Post-TARE Survival Outcomes in Hepatocellular Carcinoma: Influence of Pre-TARE Immunotherapy and Targeted Therapy in a Real-World Cohort.

[BACKGROUND] Transarterial radioembolization (TARE) combined with systemic therapy has shown activity in unresectable hepatocellular carcinoma (HCC). However, the prognostic impact of different treatment exposures before TARE in real-world practice remains unclear.

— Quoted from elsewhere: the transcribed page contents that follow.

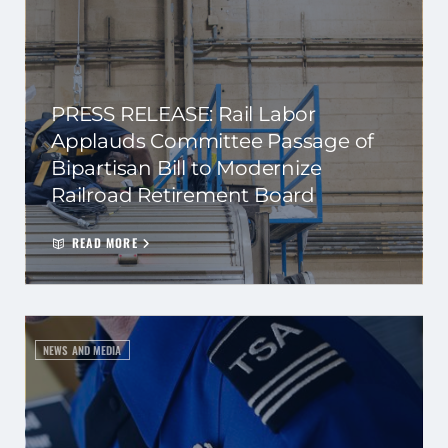
PRESS RELEASE: Rail Labor
Applauds Committee Passage of
Bipartisan Bill to Modernize
Railroad Retirement Board
READ MORE
NEWS AND MEDIA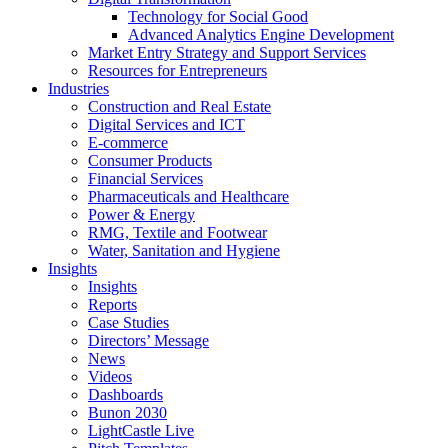
Technology for Social Good
Advanced Analytics Engine Development
Market Entry Strategy and Support Services
Resources for Entrepreneurs
Industries
Construction and Real Estate
Digital Services and ICT
E-commerce
Consumer Products
Financial Services
Pharmaceuticals and Healthcare
Power & Energy
RMG, Textile and Footwear
Water, Sanitation and Hygiene
Insights
Insights
Reports
Case Studies
Directors’ Message
News
Videos
Dashboards
Bunon 2030
LightCastle Live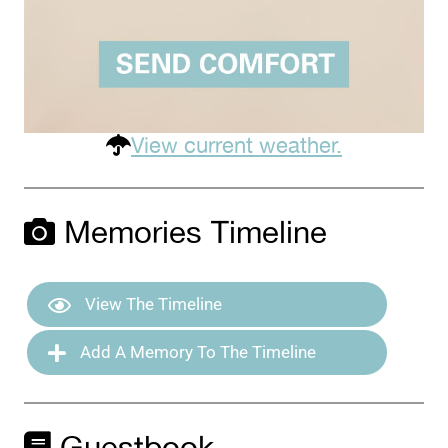
View current weather.
Memories Timeline
View The Timeline
Add A Memory To The Timeline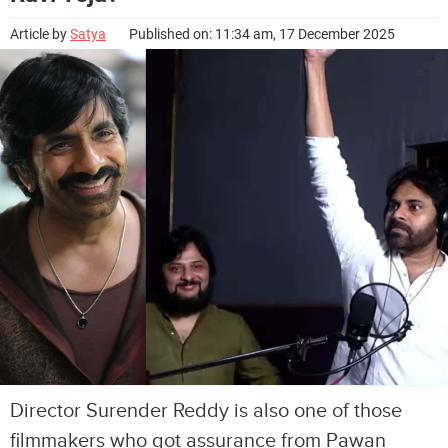
Article by
Satya
Published on: 11:34 am, 17 December 2025
Director Surender Reddy is also one of those
filmmakers who got assurance from Pawan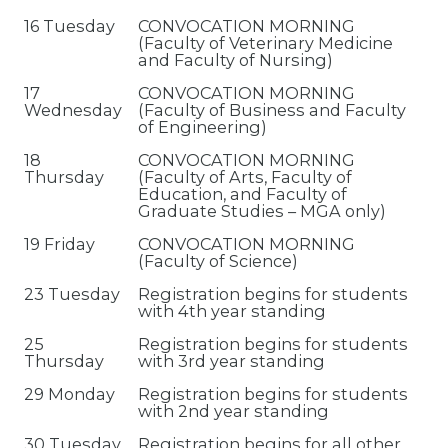
16 Tuesday
CONVOCATION MORNING
(Faculty of Veterinary Medicine
and Faculty of Nursing)
17
CONVOCATION MORNING
Wednesday
(Faculty of Business and Faculty
of Engineering)
18
CONVOCATION MORNING
Thursday
(Faculty of Arts, Faculty of
Education, and Faculty of
Graduate Studies – MGA only)
19 Friday
CONVOCATION MORNING
(Faculty of Science)
23 Tuesday
Registration begins for students
with 4th year standing
25
Registration begins for students
Thursday
with 3rd year standing
29 Monday
Registration begins for students
with 2nd year standing
30 Tuesday
Registration begins for all other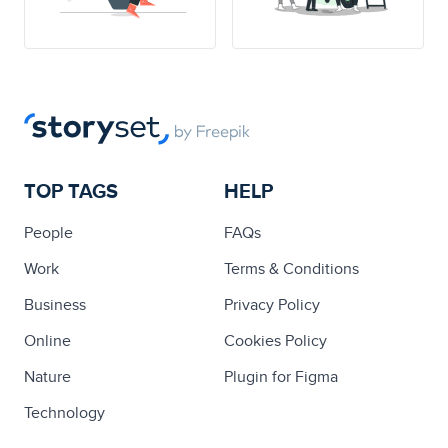
TOP TAGS
HELP
People
FAQs
Work
Terms & Conditions
Business
Privacy Policy
Online
Cookies Policy
Nature
Plugin for Figma
Technology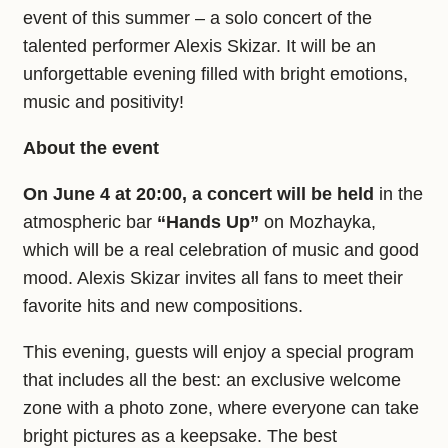
event of this summer – a solo concert of the
talented performer Alexis Skizar. It will be an
unforgettable evening filled with bright emotions,
music and positivity!
About the event
On June 4 at 20:00, a concert will be held
in the
atmospheric bar
“Hands Up”
on Mozhayka,
which will be a real celebration of music and good
mood. Alexis Skizar invites all fans to meet their
favorite hits and new compositions.
This evening, guests will enjoy a special program
that includes all the best: an exclusive welcome
zone with a photo zone, where everyone can take
bright pictures as a keepsake. The best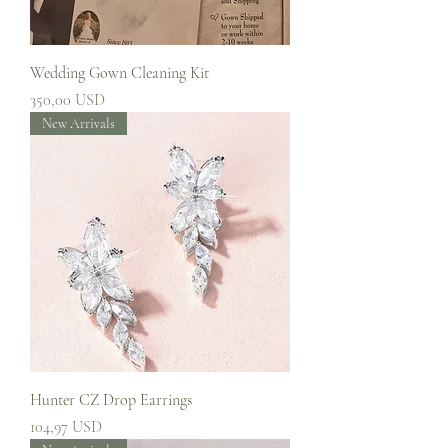
Wedding Gown Cleaning Kit
Prezzo
350,00 USD
New Arrivals
Hunter CZ Drop Earrings
Prezzo
104,97 USD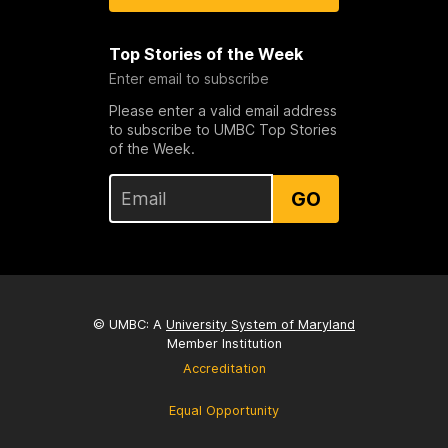
Top Stories of the Week
Enter email to subscribe
Please enter a valid email address
to subscribe to UMBC Top Stories
of the Week.
GO
© UMBC: A
University System of Maryland
Member Institution
Accreditation
Equal Opportunity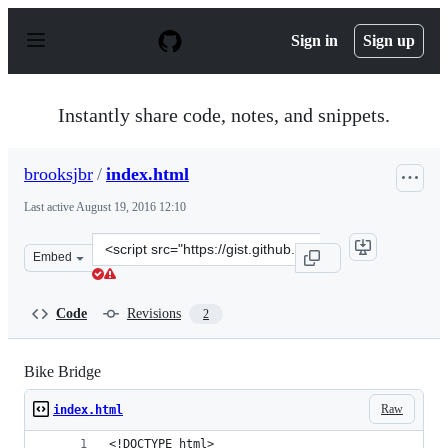
S
k
Sign in
Sign up
i
p
t
o
Instantly share code, notes, and snippets.
c
o
n
brooksjbr
/
index.html
t
e
Last active
August 19, 2016 12:10
n
t
Clone
Embed
this
repository
at
Code
Revisions
2
&lt;script
src=&quot;https://gist.github.com/brooksjbr/9c9c7a4482
Bike Bridge
Raw
index.html
<!DOCTYPE html>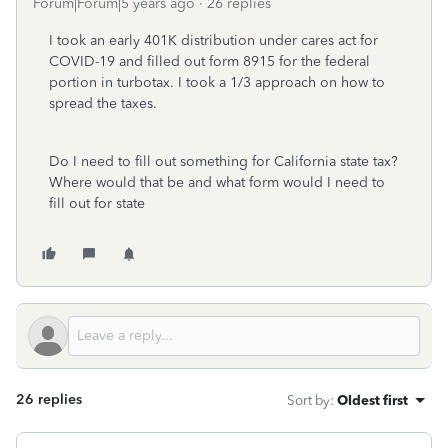
Forum|Forum|5 years ago
26 replies
I took an early 401K distribution under cares act for
COVID-19 and filled out form 8915 for the federal
portion in turbotax. I took a 1/3 approach on how to
spread the taxes.
Do I need to fill out something for California state tax?
Where would that be and what form would I need to
fill out for state
26 replies
Sort by
:
Oldest first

[METHODS] This single-center retrospective study included 71 patients with HCC who underwent TARE between November 2022 and August 2025. TARE was defined as the unified clinical landmark for outcome assessment. Patients were stratified according to treatment exposure before TARE: those who received ≥2 cycles of immune checkpoint inhibitors combined with targeted therapy prior to TARE (Group 1) and those who underwent TARE as the initial major treatment (Group 2). Progression-free survival (PFS), overall survival (OS), and objective response rate (ORR) were evaluated. Cox regression analyses were performed to identify prognostic factors, including baseline neutrophil-to-lymphocyte ratio (NLR).

[RESULTS] Group 2 achieved a significantly higher ORR than Group 1 (87.5% vs 56.4%, P = 0.004). Median PFS was significantly longer in Group 2 than in Group 1 (17.45 vs 4.86 months; hazard ratio = 0.327, 95% confidence interval: 0.125-0.856, P = 0.023). No significant difference in OS was observed during the current follow-up period. Patients with baseline NLR ≤3.28 experienced significantly prolonged PFS compared with those with NLR >3.28.

[CONCLUSION] In this real-world cohort, treatment exposure prior to TARE was associated with post-TARE PFS and tumor response, but not with OS. These findings suggest that baseline treatment history and systemic inflammatory status influence post-TARE prognosis, rather than indicating the superiority of a specific treatment sequence. Prospective studies with longer follow-up are warranted.